Promis cet été par Nicolas Sarkozy, ce texte suscite un tollé auprès des associations et de l'opposition. Au sein même de la majorité, on parle de » précipitation » . Le porte-parole de la chancellerie, Guillaume Didier, précise que le » projet n'est pas venu comme ça » et que depuis 2005, trois rapports parlementaires ont été remis.
Charles Gauthier, sénateur de Loire-Atlantique, a rédigé un rapport sur la question du traitement des criminels dangereux. Il s'est notamment rendu aux Pays-Bas. Pour lui, ce texte ne règlera pas le problème :

Qu'est-ce qui va changer ? La loi, adoptée par l'Assemblée nationale, prévoit des mesures de sûreté contre les pédophiles et les auteurs de crimes multiples. A la fin de leurs peines, les détenus jugés dangereux pour la société, condamnés à quinze ans de réclusion ou plus, seront placés dans des » centres socio-médico-judiciaires » dont l'encadrement sera assuré par l'administration pénitentiaire.
Les criminels concernés par cette décision seront envoyés vers ces centres sur l'avis d'une commission pluridisciplinaire (médecins, magistrat, préfet, responsables pénitentiaires) qui renouvellera ou non sa décision une fois par an.

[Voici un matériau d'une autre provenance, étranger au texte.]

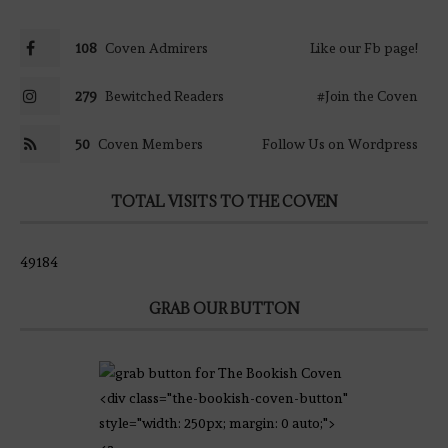
108
Coven Admirers
Like our Fb page!
279
Bewitched Readers
#Join the Coven
50
Coven Members
Follow Us on Wordpress
TOTAL VISITS TO THE COVEN
49184
GRAB OUR BUTTON
<div class="the-bookish-coven-button"
style="width: 250px; margin: 0 auto;">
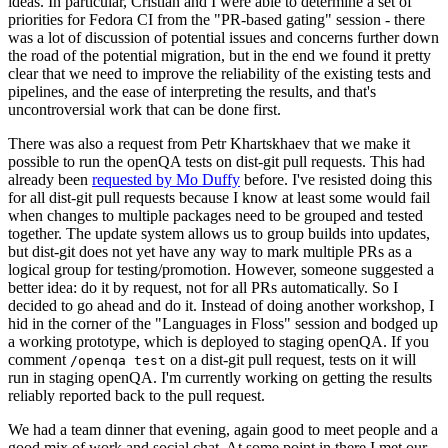
ideas. In particular, Cristian and I were able to determine a set of
priorities for Fedora CI from the "PR-based gating" session - there
was a lot of discussion of potential issues and concerns further down
the road of the potential migration, but in the end we found it pretty
clear that we need to improve the reliability of the existing tests and
pipelines, and the ease of interpreting the results, and that's
uncontroversial work that can be done first.
There was also a request from Petr Khartskhaev that we make it
possible to run the openQA tests on dist-git pull requests. This had
already been
requested by Mo Duffy
before. I've resisted doing this
for all dist-git pull requests because I know at least some would fail
when changes to multiple packages need to be grouped and tested
together. The update system allows us to group builds into updates,
but dist-git does not yet have any way to mark multiple PRs as a
logical group for testing/promotion. However, someone suggested a
better idea: do it by request, not for all PRs automatically. So I
decided to go ahead and do it. Instead of doing another workshop, I
hid in the corner of the "Languages in Floss" session and bodged up
a working prototype, which is deployed to staging openQA. If you
comment
on a dist-git pull request, tests on it will
/openqa test
run in staging openQA. I'm currently working on getting the results
reliably reported back to the pull request.
We had a team dinner that evening, again good to meet people and a
good mix of work and social chat. At some point in there I met our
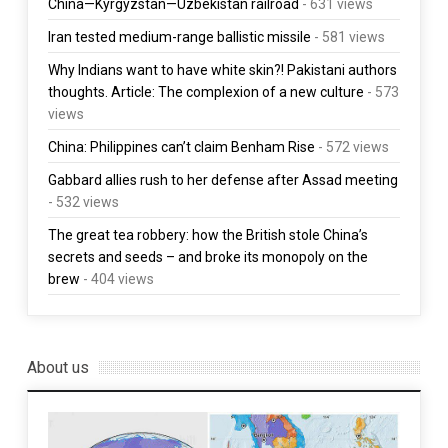
China—Kyrgyzstan—Uzbekistan railroad
- 631 views
Iran tested medium-range ballistic missile
- 581 views
Why Indians want to have white skin?! Pakistani authors
thoughts. Article: The complexion of a new culture
- 573
views
China: Philippines can’t claim Benham Rise
- 572 views
Gabbard allies rush to her defense after Assad meeting
- 532 views
The great tea robbery: how the British stole China’s
secrets and seeds – and broke its monopoly on the
brew
- 404 views
About us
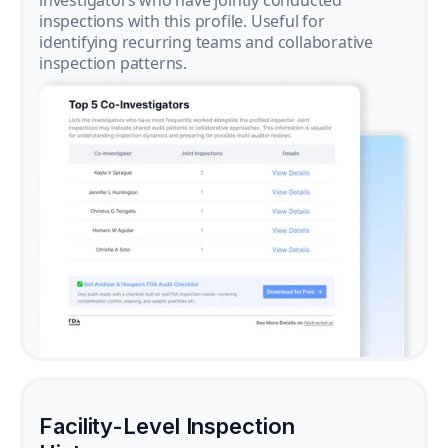
investigators who have jointly conducted
inspections with this profile. Useful for
identifying recurring teams and collaborative
inspection patterns.
Facility-Level Inspection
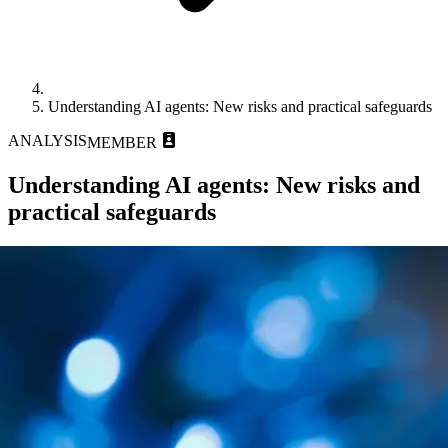
Understanding AI agents: New risks and practical safeguards
ANALYSIS
MEMBER
Understanding AI agents: New risks and
practical safeguards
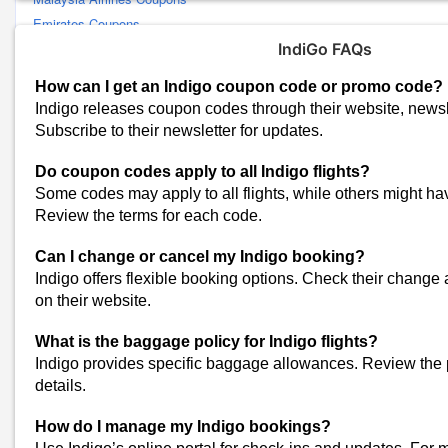
Emirates Coupons
Air Arabia Coupons
IndiGo FAQs
Lufthansa Coupons
How can I get an Indigo coupon code or promo code?
Wego Coupons
Indigo releases coupon codes through their website, newsl
Uber Coupons
Subscribe to their newsletter for updates.
Kayak Coupons
Do coupon codes apply to all Indigo flights?
FLY91 Coupons
Some codes may apply to all flights, while others might have
Akasa Air Coupons
Review the terms for each code.
Namma Yatri Coupons
Etihad Airways Coupons
Can I change or cancel my Indigo booking?
FlightsMojo Coupons
Indigo offers flexible booking options. Check their change 
View All
on their website.
Popular Stores
What is the baggage policy for Indigo flights?
Myntra
Indigo provides specific baggage allowances. Review the 
Amazon
details.
Dominos
How do I manage my Indigo bookings?
Flipkart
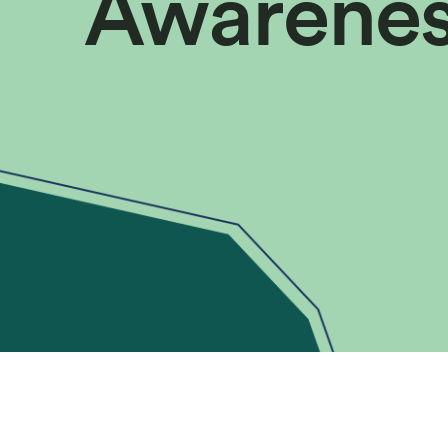
Awarene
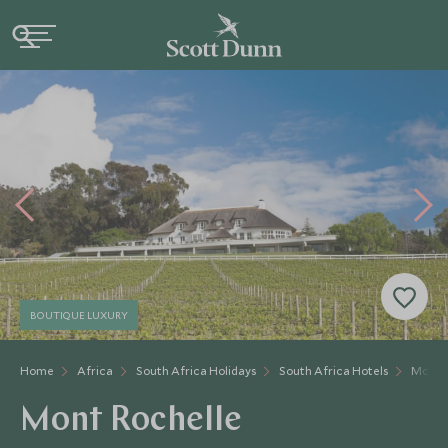
BOUTIQUE LUXURY
Home
Africa
South Africa Holidays
South Africa Hotels
Mont R
Mont Rochelle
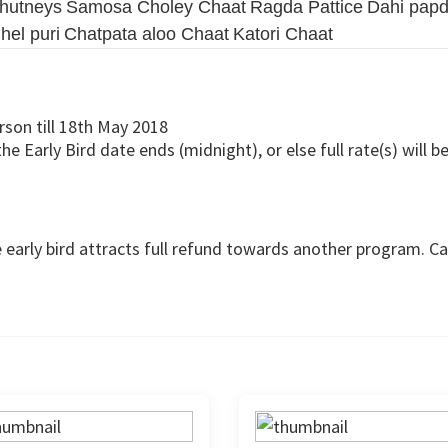
chutneys
Samosa Choley Chaat
Ragda Pattice
Dahi papd
hel puri
Chatpata aloo Chaat
Katori Chaat
rson till 18th May 2018
 Early Bird date ends (midnight), or else full rate(s) will be
 early bird attracts full refund towards another program. Can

A l'origine destinée aux seuls pédophiles récidivistes, la loi a été élargie à tous les condamnés pour crimes » odieux » à la demande du gouvernement.
La ministre de la Justice souhaite que cette loi s'impose à des individus déjà jugés - autrement cette loi ne s'appliquera que dans quinze ans- ce qui pose la question de la rétroactivité. Charles Gauthier considère que le texte « frise l'inconstitutionnalité ». Une critique que la Garde des Sceaux a commenté, sur RTL, par un simple : « C'est une réalité à prendre en compte. »
Chiffrée, la loi concerne, selon la Chancellerie, entre 30 à 50 détenus aujourd'hui. Le premier centre sera crée au sein de l'hôpital de Fresnes et sera opérationnel dès septembre 2008.
Pourquoi la loi soulève-t-elle autant d'inquiétude ? Désormais, des détenus ayant purgé leurs peines resteront enfermés pour des crimes potentiels. Or, aucune mesure concrète ne se préoccupe réellement du suivi médical des détenus en prison. D'où les critiques des associations et des socialistes.
|
L'ancienne Garde des Sceaux socialiste, Marylise Lebranchu nous a fait part de ses inquiétudes concernant cette loi : » Il s'agit d'une remise en cause des fondamentaux du droit français puisqu'on crée des centres d'enfermement pour des crimes potentiels ! » Si personne ne remet en doute la nécessité de tenir éloigné de la société les individus dangereux, une question élémentaire s'impose : pourquoi ne pas commencer le processus de soins dès l'incarcération ? La Garde des sceaux a émis le souhait, cet été, que l'administration pénitentiaire puisse avoir accès au dossier médical. Une annonce qui a alarmé la section française de l'Observatoire international des prisons (OIP)), l'association des secteurs de psychiatrie en milieu pénitentiaire (Aspmp) et l'association des professionnels de santé exerçant en prison (Apsep). Les trois structures ont adressé une lettre de saisine au Comité consultatif national d'éthique voyant dans cette mesure une « violation du secret médical ».
Au ministère de la Justice, on assure qu'il n'y aura pas d'« abolition » du secret médical mais un « secret partagé » entre le chef d'établissement et les soignants pour « prévenir les risques de suicides » ou les dangers que présentent un individus pour les autres détenus.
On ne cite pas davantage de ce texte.